Plan for 5 tax returns a year axed
MILLIONS of small businesses are celebrating after ministers shelved plans to force them to file an extra four tax returns a year.
The system was due to be rolled out next April and pilot schemes were under way.
Businesses would have had to file quarterly returns for income tax and National Insurance – plus their annual tax return in January – and would need digital accounting records.
But the plans were axed from the Finance Bill last night as ministers rushed a slimmer version of Philip Hammond’s Budget through Parliament ahead of the General Election.
The omission means the scheme will now be delayed – and potentially scrapped – by the next Government. Many other policies were axed from the Bill, including a tax raid on the self-employed that slashed the tax dividend allowance from £5,000 to £2,000, along with a clampdown on tax breaks for those with nondomiciled status.

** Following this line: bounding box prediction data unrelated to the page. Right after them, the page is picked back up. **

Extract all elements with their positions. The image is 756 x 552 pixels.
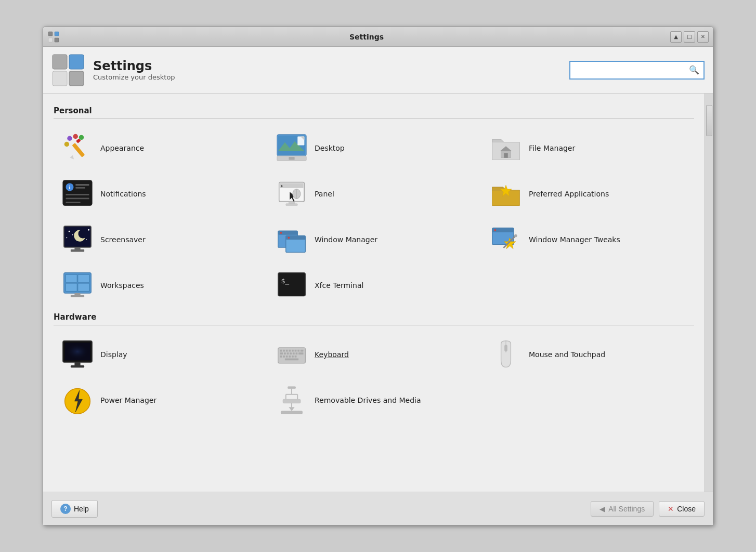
- svg-rect-98: [286, 356, 288, 358]
- display-item[interactable]: Display: [54, 333, 266, 376]
- screensaver-item[interactable]: Screensaver: [54, 218, 266, 261]
- panel-icon: [275, 177, 308, 211]
- screensaver-label: Screensaver: [100, 235, 146, 244]
- file-manager-item[interactable]: File Manager: [482, 126, 694, 170]
- svg-rect-100: [292, 356, 294, 358]
- svg-rect-23: [504, 153, 508, 157]
- search-input[interactable]: [575, 66, 689, 74]
- window-manager-icon: [275, 223, 308, 256]
- svg-rect-31: [66, 202, 81, 203]
- search-box[interactable]: 🔍: [569, 61, 705, 80]
- close-button[interactable]: ✕: [697, 31, 709, 43]
- maximize-button[interactable]: □: [684, 31, 695, 43]
- svg-marker-114: [289, 407, 294, 411]
- header-search: 🔍: [569, 61, 705, 80]
- help-icon: ?: [60, 504, 71, 514]
- shade-button[interactable]: ▲: [670, 31, 682, 43]
- svg-rect-86: [295, 350, 297, 352]
- svg-rect-20: [289, 157, 294, 160]
- svg-rect-115: [281, 411, 302, 414]
- svg-rect-96: [280, 356, 282, 358]
- settings-window: Settings ▲ □ ✕ Settings Customize your d…: [43, 27, 713, 525]
- svg-marker-13: [70, 155, 75, 161]
- mouse-touchpad-item[interactable]: Mouse and Touchpad: [482, 333, 694, 376]
- svg-rect-104: [504, 345, 507, 351]
- svg-point-63: [514, 234, 517, 238]
- appearance-item[interactable]: Appearance: [54, 126, 266, 170]
- all-settings-icon: ◀: [599, 505, 605, 513]
- personal-grid: Appearance: [54, 126, 694, 307]
- panel-item[interactable]: Panel: [268, 172, 480, 216]
- svg-rect-27: [75, 184, 89, 186]
- help-button[interactable]: ? Help: [51, 500, 98, 518]
- hardware-grid: Display: [54, 333, 694, 422]
- svg-point-60: [494, 229, 497, 231]
- screensaver-icon: [61, 223, 94, 256]
- svg-rect-34: [280, 183, 304, 188]
- svg-rect-5: [69, 55, 84, 69]
- display-icon: [61, 338, 94, 371]
- svg-rect-1: [55, 32, 59, 36]
- scrollbar[interactable]: [705, 94, 713, 492]
- content-area: Personal: [43, 94, 713, 492]
- notifications-icon: i: [61, 177, 94, 211]
- svg-rect-107: [288, 387, 296, 389]
- header-icon: [51, 54, 85, 87]
- display-label: Display: [100, 350, 127, 359]
- window-manager-item[interactable]: Window Manager: [268, 218, 480, 261]
- svg-rect-30: [66, 198, 89, 200]
- svg-text:i: i: [69, 185, 70, 190]
- svg-rect-93: [293, 352, 295, 354]
- desktop-label: Desktop: [315, 144, 345, 152]
- xfce-terminal-icon: $_: [275, 269, 308, 302]
- xfce-terminal-item[interactable]: $_ Xfce Terminal: [268, 264, 480, 307]
- hardware-section-label: Hardware: [54, 312, 694, 322]
- power-manager-item[interactable]: Power Manager: [54, 378, 266, 422]
- svg-rect-79: [71, 365, 84, 368]
- window-manager-label: Window Manager: [315, 235, 377, 244]
- svg-rect-92: [290, 352, 292, 354]
- all-settings-button[interactable]: ◀ All Settings: [591, 501, 654, 517]
- keyboard-item[interactable]: Keyboard: [268, 333, 480, 376]
- svg-point-46: [72, 234, 73, 235]
- titlebar-title: Settings: [63, 33, 670, 41]
- preferred-applications-icon: [489, 177, 523, 211]
- preferred-applications-item[interactable]: Preferred Applications: [482, 172, 694, 216]
- svg-rect-68: [66, 283, 77, 291]
- window-manager-tweaks-item[interactable]: Window Manager Tweaks: [482, 218, 694, 261]
- svg-rect-67: [78, 274, 89, 282]
- svg-rect-87: [297, 350, 299, 352]
- svg-rect-85: [292, 350, 294, 352]
- svg-rect-81: [280, 350, 282, 352]
- workspaces-item[interactable]: Workspaces: [54, 264, 266, 307]
- svg-rect-89: [280, 352, 283, 354]
- svg-rect-2: [48, 38, 53, 42]
- close-label: Close: [677, 505, 696, 513]
- svg-rect-88: [301, 350, 304, 352]
- removable-drives-icon: [275, 384, 308, 417]
- svg-rect-95: [298, 352, 303, 354]
- all-settings-label: All Settings: [608, 505, 645, 513]
- svg-point-47: [66, 237, 67, 238]
- desktop-icon: [275, 132, 308, 165]
- workspaces-label: Workspaces: [100, 281, 144, 290]
- search-icon: 🔍: [689, 65, 699, 75]
- svg-rect-69: [78, 283, 89, 291]
- close-button[interactable]: ✕ Close: [659, 501, 705, 517]
- desktop-item[interactable]: Desktop: [268, 126, 480, 170]
- svg-rect-83: [286, 350, 288, 352]
- scrollbar-thumb[interactable]: [706, 105, 712, 136]
- keyboard-label: Keyboard: [315, 350, 349, 359]
- svg-rect-40: [286, 204, 298, 206]
- svg-rect-29: [66, 194, 89, 195]
- svg-point-10: [79, 135, 84, 140]
- svg-rect-90: [284, 352, 286, 354]
- svg-point-54: [280, 232, 282, 234]
- footer: ? Help ◀ All Settings ✕ Close: [43, 492, 713, 525]
- svg-rect-84: [289, 350, 291, 352]
- file-manager-icon: [489, 132, 523, 165]
- removable-drives-item[interactable]: Removable Drives and Media: [268, 378, 480, 422]
- personal-section-label: Personal: [54, 106, 694, 115]
- svg-rect-4: [53, 55, 67, 69]
- notifications-item[interactable]: i Notifications: [54, 172, 266, 216]
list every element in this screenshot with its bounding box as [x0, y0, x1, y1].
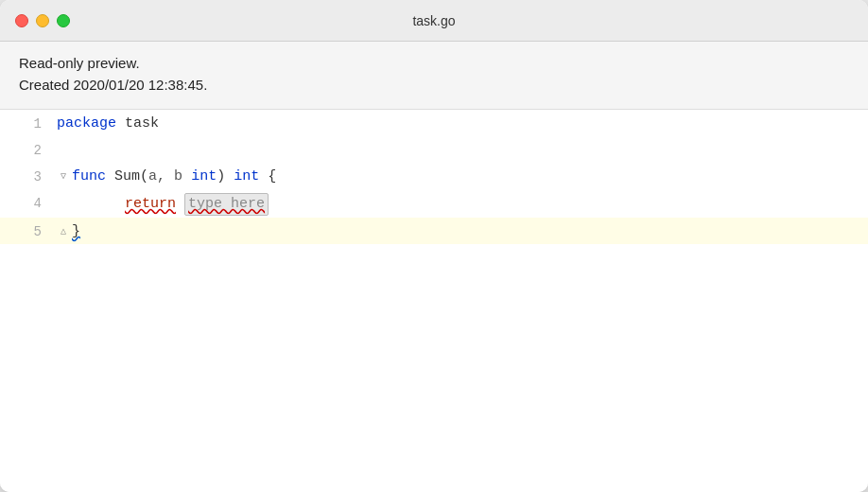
line-number-1: 1: [0, 110, 53, 136]
return-keyword: return: [125, 194, 176, 215]
maximize-button[interactable]: [57, 14, 70, 27]
fold-icon-3: ▽: [57, 170, 70, 184]
line-content-4: return type here: [53, 189, 868, 218]
space-param: [165, 167, 174, 187]
line-content-6: [53, 244, 868, 271]
line-content-5: △ }: [53, 218, 868, 244]
line-content-1: package task: [53, 110, 868, 136]
space-ret: [225, 167, 234, 187]
param-int: int: [191, 167, 217, 187]
code-area: 1 package task 2 3 ▽ func Sum ( a,: [0, 110, 868, 492]
space-b-int: [182, 167, 191, 187]
close-brace: }: [72, 221, 80, 242]
code-line-3: 3 ▽ func Sum ( a, b int ) int {: [0, 163, 868, 189]
line-number-3: 3: [0, 163, 53, 189]
space-1: [116, 114, 125, 134]
code-line-6: [0, 244, 868, 271]
func-name: Sum: [114, 167, 140, 187]
param-b: b: [174, 167, 182, 187]
minimize-button[interactable]: [36, 14, 49, 27]
param-a: a,: [148, 167, 165, 187]
code-line-5: 5 △ }: [0, 218, 868, 244]
line-content-2: [53, 136, 868, 163]
info-bar: Read-only preview. Created 2020/01/20 12…: [0, 42, 868, 110]
indent-4: [57, 194, 125, 215]
package-name: task: [125, 114, 159, 134]
title-bar: task.go: [0, 0, 868, 42]
line-number-5: 5: [0, 218, 53, 244]
return-int: int: [234, 167, 259, 187]
close-button[interactable]: [15, 14, 28, 27]
package-keyword: package: [57, 114, 116, 134]
code-line-1: 1 package task: [0, 110, 868, 136]
window: task.go Read-only preview. Created 2020/…: [0, 0, 868, 492]
window-title: task.go: [412, 13, 455, 28]
space-func: [106, 167, 114, 187]
code-line-4: 4 return type here: [0, 189, 868, 218]
space-return: [176, 194, 184, 215]
space-brace: [259, 167, 268, 187]
placeholder-text: type here: [184, 193, 269, 216]
close-paren: ): [217, 167, 225, 187]
fold-icon-5: △: [57, 225, 70, 238]
info-line1: Read-only preview.: [19, 53, 849, 75]
open-paren: (: [140, 167, 148, 187]
line-content-3: ▽ func Sum ( a, b int ) int {: [53, 163, 868, 189]
code-line-2: 2: [0, 136, 868, 163]
open-brace: {: [268, 167, 276, 187]
info-line2: Created 2020/01/20 12:38:45.: [19, 75, 849, 97]
traffic-lights: [15, 14, 70, 27]
func-keyword: func: [72, 167, 106, 187]
line-number-2: 2: [0, 136, 53, 163]
line-number-4: 4: [0, 189, 53, 216]
line-number-6: [0, 244, 53, 250]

Mike Cherry, national chairman of the Federation of Small Businesses, said: ‘This is a major victory for the self-employed and small businesses against a system which would have disproportionately hit them with extra costs.’ The Treasury Select Committee previously branded the plans ‘over-ambitious’ and raised concerns that the cost of maintaining digital records would hit small firms. The Government insists the Making Tax Digital part of the Finance Bill will reduce accounting errors which cost billions in uncollected tax.
But with only six weeks before the election, there was not enough time properly to debate many of the changes. A new tax on soft drinks with the most added sugar was one of the only parts of the Bill to survive.
The Conservatives will seek to reintroduce the changes to the tax system at the next Budget should they retain power on June 8.